November 8, 2011 at 3:54 am
Hi,
I'd be very grateful if someone could help me with this, I do hope someone can 🙂 I'll try and provide as much info as possible so to avoid confusion as to what my question is.
Client requirement: Client has a table that holds articles in one column, think of them as digital newspaper articles. They have a search webpage to find articles that match the user's keywords. Along with this search functionality the user can specify the proximity that the keywords must be from each other to qualify. Basically how many words (not characters) one word must be from the other to return true.
Search Example: If the user specifies 5 words apart and enters the search term as 'search word', then the query should return all rows where an article contains the words 'search' and 'word' and they are no more than 5 words apart.
Result example
True because only 2 words apart from each other: 'This is a search that has word in it'
False because 7 words apart from each other: 'The search will not come out true because the word is more than 5 words apart.'
Added complexity 1: This seems reasonable enough however there is the added complexity that you could have more than two search keywords, in which case they must all be within the specified word proximity.

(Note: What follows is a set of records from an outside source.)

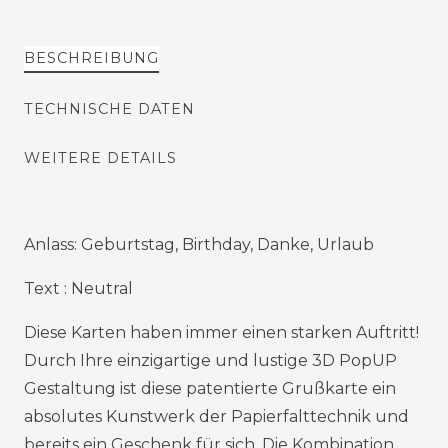
BESCHREIBUNG
TECHNISCHE DATEN
WEITERE DETAILS
Anlass: Geburtstag, Birthday, Danke, Urlaub
Text : Neutral
Diese Karten haben immer einen starken Auftritt!
Durch Ihre einzigartige und lustige 3D PopUP
Gestaltung ist diese patentierte Grußkarte ein
absolutes Kunstwerk der Papierfalttechnik und
bereits ein Geschenk für sich. Die Kombination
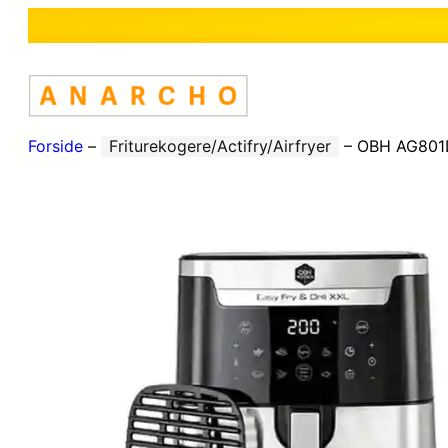
Forside
–
Friturekogere/Actifry/Airfryer
–
OBH AG801DS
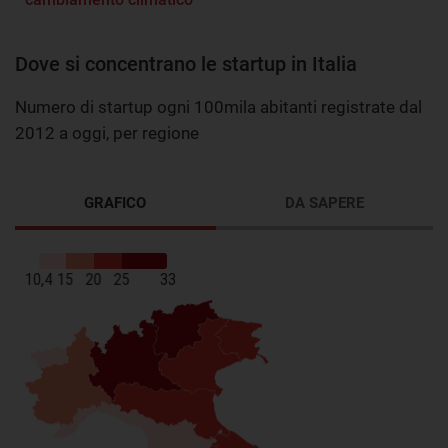
Dove si concentrano le startup in Italia
Numero di startup ogni 100mila abitanti registrate dal
2012 a oggi, per regione
GRAFICO
DA SAPERE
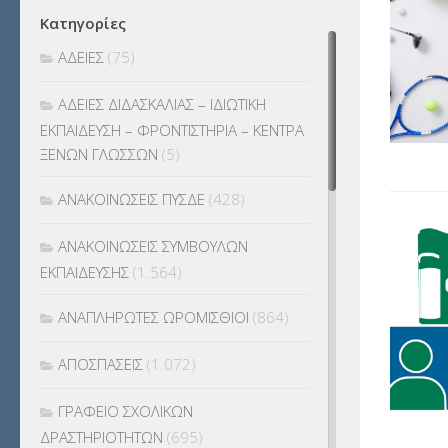
Κατηγορίες
ΑΔΕΙΕΣ
(75)
ΑΔΕΙΕΣ ΔΙΔΑΣΚΑΛΙΑΣ – ΙΔΙΩΤΙΚΗ
ΕΚΠΑΙΔΕΥΣΗ – ΦΡΟΝΤΙΣΤΗΡΙΑ – ΚΕΝΤΡΑ
ΞΕΝΩΝ ΓΛΩΣΣΩΝ
(5)
ΑΝΑΚΟΙΝΩΣΕΙΣ ΠΥΣΔΕ
(428)
ΑΝΑΚΟΙΝΩΣΕΙΣ ΣΥΜΒΟΥΛΩΝ
ΕΚΠΑΙΔΕΥΣΗΣ
(1.564)
ΑΝΑΠΛΗΡΩΤΕΣ ΩΡΟΜΙΣΘΙΟΙ
(864)
ΑΠΟΣΠΑΣΕΙΣ
(1.072)
ΓΡΑΦΕΙΟ ΣΧΟΛΙΚΩΝ
ΔΡΑΣΤΗΡΙΟΤΗΤΩΝ
(695)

Added complexity 2: The whole article must be searched not just the first occurance of a keyword.
i.e. if we use the example:
Search keyword: 'search word' within 5 words...
Article: 'The search will not come out true because the word is more than 5 words apart. But this is a search that has word in it.'
The above is true because the second sentence contains the keywords within 5 words proximity even if the first sentence did not.
I know that Full Text Search has the ability to use the operator NEAR however in 2008 you can not set a proximity limit that the words must be from each other. I know that 2012 does but because I am running on 2008 I need to find a way to programatically do this.
Please oh please can someone help me. Right now I am stuck and do not know how to do this.
Many thanks in advance, 🙂
Lewis
November 8, 2011 at 4:37 am
I think I would look to write a full-text query to get results that might match (i.e. the text has all the words specified, perhaps using NEAR, perhaps not) and then pass that through a function (probably a streaming CLR one) to further filter the results to those that have all the words within x words of each other. Something like that.
Paul White
SQLPerformance.com
SQLkiwi blog
@SQL_Kiwi
November 8, 2011 at 4:41 am
Hi,
Thanks Paul.
With out sounding like an SOB that's the problem I am having, finding all those that have words within a set distance from each other. The pre-filter is easily done, it's that second stage I can not get my head around.
Lewis
November 8, 2011 at 4:56 am
The only way i can think of to do this, is to use the filtered list as suggested then in your CLR or Application you would need to loop through each string and count the number of spaces to determine the number of words.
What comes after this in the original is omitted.